What this error means

[MCP] --mcp-config servers running fully async (nonblocking) but no connection to the MCP URL is ever attempted. No error is logged. Tools never appear. is a Claude Code failure pattern reported for developers trying to fix http transport mcp server registration regression in claude code v2.1.142 causing silent startup without any connection attempt. Based on the imported evidence, treat this as a tool-specific troubleshooting page rather than a generic API error.

Why this happens

GitHub issue #59956 opened May 17 2026 confirmed regression from v2.1.140 (working) to v2.1.142 (broken). Affected platforms Windows + VS Code. Category mapped to AI Coding Tools per SKILL.md mapping rules. Strong commercial value as users cannot access external MCP tools.

Common causes

  • GitHub issue #59956 opened May 17 2026 confirmed regression from v2.1.140 (working) to v2.1.142 (broken). Affected platforms Windows + VS Code. Category mapped to AI Coding Tools per SKILL.md mapping rules. Strong commercial value as users cannot access external MCP tools.

Quick fixes

  1. Confirm the exact error signature matches [MCP] --mcp-config servers running fully async (nonblocking) but no connection to the MCP URL is ever attempted. No error is logged. Tools never appear..
  2. Check the Claude Code account, local tool state, and provider configuration involved in the failing workflow.
  3. Compare the failing environment with a known working setup, then change one configuration value at a time.

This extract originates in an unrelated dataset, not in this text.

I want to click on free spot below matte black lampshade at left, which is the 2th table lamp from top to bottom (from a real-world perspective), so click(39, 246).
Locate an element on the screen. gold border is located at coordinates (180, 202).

Platform/tool-specific checks

  • Verify the command, editor, extension, or API client that produced the error.
  • Compare local settings with CI, deployment, or editor-level settings when the error appears in only one environment.
  • Avoid deleting credentials, local model data, or project settings until the failing scope is clear.

Step-by-step troubleshooting

  1. Capture the exact error message and the command, editor action, or request that triggered it.
  2. Check whether the failure is account/auth, quota/rate, model/provider, local runtime, or deployment configuration.
  3. Review the source evidence below and compare it with your environment.
  4. Apply one change at a time and rerun the smallest failing action.
  5. Keep the working fix documented for the team or deployment environment.

How to prevent it

  • Keep provider/tool configuration documented.
  • Record non-secret diagnostics such as tool version, provider name, model name, and command path.
  • Add a lightweight check before CI or production workflows depend on the tool.